Makro- und mikroperspektivisch gehen wir immer von uns aus. Wir beurteilen oder verurteilen den Fremden nach unseren Maßstäben. Gott und Tier und Pflanze müssen wir erst in der Vorstellung zu Menschen machen, damit wir sie verstehen. Auch Prozesse stellen wir uns anthropomorph vor: das berühmte Bild von der kaputten Uhr, die ein blinder Uhrmacher wieder zusammensetzen muss, ohne dass er sie vorher gekannt hat. Die Uhr ist ein von Menschen geformter und mit Zwecken ausgerüsteter Gegenstand, also, folgern wir, muss die Nachtigall, die vor unserem Fenster singt, ebenfalls ein Gegenstand sein, den jemand hergestellt und verzweckt hat. Der Baum, so haben wir es in unserer mittelalterlichen Schule gelernt, ist dazu da, uns Sauerstoff zu liefern. Es ist verzwickt, dass wir uns die Welt immer nur andersherum vorstellen können, eben von uns aus gesehen.
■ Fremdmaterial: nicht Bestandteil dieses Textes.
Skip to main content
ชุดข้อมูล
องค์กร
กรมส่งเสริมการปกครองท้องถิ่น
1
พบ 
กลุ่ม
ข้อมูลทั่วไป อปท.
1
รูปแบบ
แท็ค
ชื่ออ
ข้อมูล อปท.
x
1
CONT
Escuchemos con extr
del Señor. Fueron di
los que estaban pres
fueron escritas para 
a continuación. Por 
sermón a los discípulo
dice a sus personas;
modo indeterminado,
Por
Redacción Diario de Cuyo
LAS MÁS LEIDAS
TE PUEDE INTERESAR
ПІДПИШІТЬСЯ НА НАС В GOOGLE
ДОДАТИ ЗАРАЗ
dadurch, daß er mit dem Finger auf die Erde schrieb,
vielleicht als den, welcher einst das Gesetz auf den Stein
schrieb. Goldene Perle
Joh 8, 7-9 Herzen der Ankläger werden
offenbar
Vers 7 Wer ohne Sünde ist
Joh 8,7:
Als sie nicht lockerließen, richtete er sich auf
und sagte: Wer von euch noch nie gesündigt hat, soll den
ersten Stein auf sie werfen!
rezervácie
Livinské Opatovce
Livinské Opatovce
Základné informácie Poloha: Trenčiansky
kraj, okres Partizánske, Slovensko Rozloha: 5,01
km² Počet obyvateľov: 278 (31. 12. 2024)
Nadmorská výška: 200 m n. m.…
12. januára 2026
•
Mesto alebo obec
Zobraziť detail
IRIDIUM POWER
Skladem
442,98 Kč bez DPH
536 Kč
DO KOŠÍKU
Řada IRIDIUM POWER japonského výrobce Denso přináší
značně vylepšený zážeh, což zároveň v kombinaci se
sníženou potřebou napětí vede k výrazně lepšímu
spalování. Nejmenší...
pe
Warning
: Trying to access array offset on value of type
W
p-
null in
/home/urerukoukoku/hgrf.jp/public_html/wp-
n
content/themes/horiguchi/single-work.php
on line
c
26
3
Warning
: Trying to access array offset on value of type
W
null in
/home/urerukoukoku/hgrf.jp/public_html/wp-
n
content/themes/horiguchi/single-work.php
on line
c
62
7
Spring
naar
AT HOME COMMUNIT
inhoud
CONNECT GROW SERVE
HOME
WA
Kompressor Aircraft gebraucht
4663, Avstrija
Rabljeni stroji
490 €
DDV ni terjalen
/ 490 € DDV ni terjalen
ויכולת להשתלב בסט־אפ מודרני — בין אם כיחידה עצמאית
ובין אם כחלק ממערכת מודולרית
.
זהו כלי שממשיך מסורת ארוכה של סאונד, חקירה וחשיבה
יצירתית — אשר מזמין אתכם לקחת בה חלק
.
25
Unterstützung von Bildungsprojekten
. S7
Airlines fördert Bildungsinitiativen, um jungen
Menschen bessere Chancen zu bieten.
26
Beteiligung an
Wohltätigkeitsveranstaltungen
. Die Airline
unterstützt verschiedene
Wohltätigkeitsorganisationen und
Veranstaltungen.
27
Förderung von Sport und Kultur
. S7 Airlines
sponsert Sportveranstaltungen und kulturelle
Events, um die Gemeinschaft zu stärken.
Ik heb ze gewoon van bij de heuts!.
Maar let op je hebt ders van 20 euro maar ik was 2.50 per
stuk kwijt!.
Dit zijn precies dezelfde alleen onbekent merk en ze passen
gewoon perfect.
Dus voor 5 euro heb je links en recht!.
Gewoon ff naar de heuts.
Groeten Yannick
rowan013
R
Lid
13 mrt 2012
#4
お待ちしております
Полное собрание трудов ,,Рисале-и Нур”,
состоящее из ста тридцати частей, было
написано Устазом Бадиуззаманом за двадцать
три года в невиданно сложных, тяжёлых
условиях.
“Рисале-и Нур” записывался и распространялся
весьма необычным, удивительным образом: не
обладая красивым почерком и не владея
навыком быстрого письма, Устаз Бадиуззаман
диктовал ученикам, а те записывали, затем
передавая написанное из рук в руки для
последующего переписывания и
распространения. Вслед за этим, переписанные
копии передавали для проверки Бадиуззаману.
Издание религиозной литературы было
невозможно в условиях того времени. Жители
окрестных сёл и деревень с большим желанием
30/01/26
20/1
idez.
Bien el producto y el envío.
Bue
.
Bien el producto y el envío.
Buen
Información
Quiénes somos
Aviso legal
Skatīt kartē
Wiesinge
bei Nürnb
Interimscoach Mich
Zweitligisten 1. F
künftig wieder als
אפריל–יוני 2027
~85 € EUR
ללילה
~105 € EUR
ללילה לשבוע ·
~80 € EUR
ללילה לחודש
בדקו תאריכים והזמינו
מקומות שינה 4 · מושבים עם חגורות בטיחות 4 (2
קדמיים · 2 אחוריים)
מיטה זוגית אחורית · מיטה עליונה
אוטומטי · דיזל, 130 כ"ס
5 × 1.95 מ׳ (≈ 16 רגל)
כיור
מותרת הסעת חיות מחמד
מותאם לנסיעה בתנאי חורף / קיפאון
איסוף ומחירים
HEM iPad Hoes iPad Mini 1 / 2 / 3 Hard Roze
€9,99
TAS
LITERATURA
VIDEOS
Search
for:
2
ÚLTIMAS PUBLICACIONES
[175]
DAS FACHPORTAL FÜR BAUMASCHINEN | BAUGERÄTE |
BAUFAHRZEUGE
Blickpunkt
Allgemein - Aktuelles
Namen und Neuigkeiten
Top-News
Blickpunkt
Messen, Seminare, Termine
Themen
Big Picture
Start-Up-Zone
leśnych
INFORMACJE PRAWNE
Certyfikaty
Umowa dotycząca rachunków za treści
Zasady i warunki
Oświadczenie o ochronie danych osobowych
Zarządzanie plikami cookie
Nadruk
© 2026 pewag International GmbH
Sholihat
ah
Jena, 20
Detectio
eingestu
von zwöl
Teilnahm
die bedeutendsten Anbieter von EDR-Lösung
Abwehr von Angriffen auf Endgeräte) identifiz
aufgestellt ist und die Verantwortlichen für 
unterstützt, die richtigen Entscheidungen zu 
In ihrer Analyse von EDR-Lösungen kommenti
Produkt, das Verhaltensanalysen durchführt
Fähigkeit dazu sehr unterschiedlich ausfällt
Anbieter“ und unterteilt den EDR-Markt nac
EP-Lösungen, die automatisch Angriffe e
Adam Smith, der Vater der Nationalökonomie, erklärte das wahre Wesen des Bäckers, der, wie wir, nichts will, als sich erhalten. Ein Rechtsanwalt oder ein Zeitungsschreiber hat, außer dass er sich erhalten will, auch noch seinen gesellschaftlichen Status als Ziel. Der alte Bach schrieb am Samstagabend für den Sonntag, nicht für den Weltruhm. Der Weltruhm war die Zugabe. Und Beethoven, 1809 auf dem Gipfel seines Ruhm, las in der Zeitung, dass das letzte lebende Kind des alten Bach in Not lebt, überwies prompt 307 Gulden, eine stattliche Summe, die alle ihre Probleme löste und Erwartungen übererfüllte, wie sie ebenso prompt mit Freudentränen in den Augen Beethoven antwortete. Es geht um Versorgung. Die Arbeitsteilung bringt immer kompliziertere Verwicklungen hervor, umso wichtiger festzustellen, dass Lord Zuckerberg nicht die Weltherrschaft wollte, sondern eine leichtes Leben. Das alles heißt ja nicht, dass wir nicht dem Bäcker und Bach und Beethoven und Lord Zuckerberg dankbar sein können und sogar sollen. Wir können auch dem Baum dankbar sein und seine Würde achten. Aber er ist nicht in einem blinden Uhrwerk für uns erschaffen worden, damit wir ihn verheizen. Andererseits müssen wir uns auch nicht wegen all unserer Schuld verkriechen, nur weil wir die einzigen sind, die Schuld erkennen. Wir bleiben eine Art unter Arten und richten Schaden und Nutzen an, wie wir ihn verstehen. Allerdings ist selbst unser wissenschaftlicher Verstand nicht in der Lage, alle Ursachen oder alle Folgen eines einzigen Gegenstandes oder einer einzigen Erscheinung zu erfassen.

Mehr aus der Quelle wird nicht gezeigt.